Jangan salahkan publik jika hari ini kecurigaan makin meluas. Karena yang membiarkan ini jadi liar bukan rakyat. Tapi justru Jokowi yang tak kunjung memberi jawaban jujur dan terbuka.
Lalu soal wacana pemakzulan Gibran. Jokowi menanggapi soal ini dengan tudingan. Ini semua politisasi dan bagian dari desain besar. Tapi dia lupa, publik masih ingat betul proses brutal dan tidak etis saat Mahkamah Konstitusi dibajak demi memuluskan Gibran nyapres. Putusan Mahkamah Etik, pengakuan eks-Hakim Konstitusi, sampai protes guru-guru besar, semuanya sepakat Gibran adalah anak haram konstitusi. Dia produk nepotisme yang diformalisasi lewat penyalahgunaan hukum.
Jadi, kalau sekarang ada pihak yang menyoal keabsahan Gibran sebagai wapres, itu bukan makar. Tapi koreksi konstitusional. Itulah demokrasi. Tanpa kebebasan bersuara, mengeritik, berbeda posisi dengan penguasa maka demokrasi yang kalian banggakan sejatinya telah mati.
Tudingan ada agenda besar hanyalah kedok untuk menutupi dosa besar yang sudah diperbuat. Pertanyaannya: siapa sebenarnya yang sejak awal punya agenda besar? Siapa yang sejak awal membajak MK untuk meloloskan anaknya? Siapa yang mengerahkan buzzer, aparat, dan institusi negara demi melanggengkan kekuasaan keluarga?

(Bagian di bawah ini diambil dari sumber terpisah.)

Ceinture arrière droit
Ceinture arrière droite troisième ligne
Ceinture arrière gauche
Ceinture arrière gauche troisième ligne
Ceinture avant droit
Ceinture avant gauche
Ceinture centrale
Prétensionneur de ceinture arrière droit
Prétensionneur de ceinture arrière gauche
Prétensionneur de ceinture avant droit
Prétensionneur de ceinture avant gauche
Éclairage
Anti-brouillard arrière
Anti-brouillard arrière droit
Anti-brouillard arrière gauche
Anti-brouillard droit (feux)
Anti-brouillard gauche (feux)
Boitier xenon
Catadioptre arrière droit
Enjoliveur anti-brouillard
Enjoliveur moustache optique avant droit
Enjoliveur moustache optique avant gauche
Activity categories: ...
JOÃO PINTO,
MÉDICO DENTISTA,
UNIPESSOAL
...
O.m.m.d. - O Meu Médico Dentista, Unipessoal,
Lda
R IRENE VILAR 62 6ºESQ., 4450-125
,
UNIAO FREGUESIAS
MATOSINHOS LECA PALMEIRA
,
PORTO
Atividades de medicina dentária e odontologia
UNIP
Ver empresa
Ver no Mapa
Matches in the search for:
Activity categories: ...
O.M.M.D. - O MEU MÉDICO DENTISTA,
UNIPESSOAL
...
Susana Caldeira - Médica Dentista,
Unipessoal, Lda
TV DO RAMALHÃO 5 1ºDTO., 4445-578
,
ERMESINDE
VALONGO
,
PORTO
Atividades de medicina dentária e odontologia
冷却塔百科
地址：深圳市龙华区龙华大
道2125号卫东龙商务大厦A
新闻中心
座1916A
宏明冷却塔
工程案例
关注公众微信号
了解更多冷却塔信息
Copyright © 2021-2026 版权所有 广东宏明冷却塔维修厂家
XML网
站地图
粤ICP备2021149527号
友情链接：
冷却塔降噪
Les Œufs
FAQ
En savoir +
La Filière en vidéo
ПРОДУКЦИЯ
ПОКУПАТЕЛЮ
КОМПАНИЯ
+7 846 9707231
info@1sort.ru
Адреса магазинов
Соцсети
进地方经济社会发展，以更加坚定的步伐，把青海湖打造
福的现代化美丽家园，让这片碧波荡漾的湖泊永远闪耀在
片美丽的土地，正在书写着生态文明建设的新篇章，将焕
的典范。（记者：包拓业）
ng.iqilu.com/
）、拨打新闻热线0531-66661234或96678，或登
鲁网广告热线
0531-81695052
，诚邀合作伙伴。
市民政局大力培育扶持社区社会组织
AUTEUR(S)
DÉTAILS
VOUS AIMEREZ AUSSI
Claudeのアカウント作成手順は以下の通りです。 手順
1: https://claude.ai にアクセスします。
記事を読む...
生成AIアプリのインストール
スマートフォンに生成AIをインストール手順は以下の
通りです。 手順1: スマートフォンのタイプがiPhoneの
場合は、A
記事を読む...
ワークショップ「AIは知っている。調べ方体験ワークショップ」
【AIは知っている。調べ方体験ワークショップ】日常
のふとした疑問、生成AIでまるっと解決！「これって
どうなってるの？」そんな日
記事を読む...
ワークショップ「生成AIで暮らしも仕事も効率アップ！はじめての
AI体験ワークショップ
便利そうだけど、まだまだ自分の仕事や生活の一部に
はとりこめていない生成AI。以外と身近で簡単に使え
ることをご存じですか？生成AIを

Siapa yang berambisi berkuasa tiga periode? Siapa yang untuk itu melakukan segala cara? Siapa yang ketika akhirnya harus lengser tapi masih ingin mengendalikan pemerintahan? Siapa yang masih terus berusaha cawe-cawe dan merecoki presiden berikutnya?
Ya, Ada Agenda Besar. Agenda Rakyat!
Rakyat tidak bodoh. Kalau ada agenda besar hari ini, itu adalah agenda besar rakyat untuk meluruskan kembali arah bangsa. Agenda besar rakyat untuk menghentikan dinasti. Agenda besar rakyat untuk mengadili para perusak konstitusi!
Cukup sudah Jokowi memainkan drama. Sepuluh tahun penuh kebohongan, pencitraan, dan penyalahgunaan kekuasaan telah cukup menyakiti rakyat dan bangsa ini.
Kini, rakyat mulai bangkit. Mereka mempertanyakan ijazah. Mereka menuntut keadilan atas manipulasi hukum. Mereka mendesak pengadilan yang benar-benar adil, bukan pengadilan sandiwara.
Bila itu Jokowi sebut sebagai agenda besar? maka mari kita nyatakan dengan tegas: Ya! Ini agenda besar rakyat! Agenda menyelamatkan republik dari kehancuran oleh segelintir penguasa yang menjadikan negara ini milik pribadi.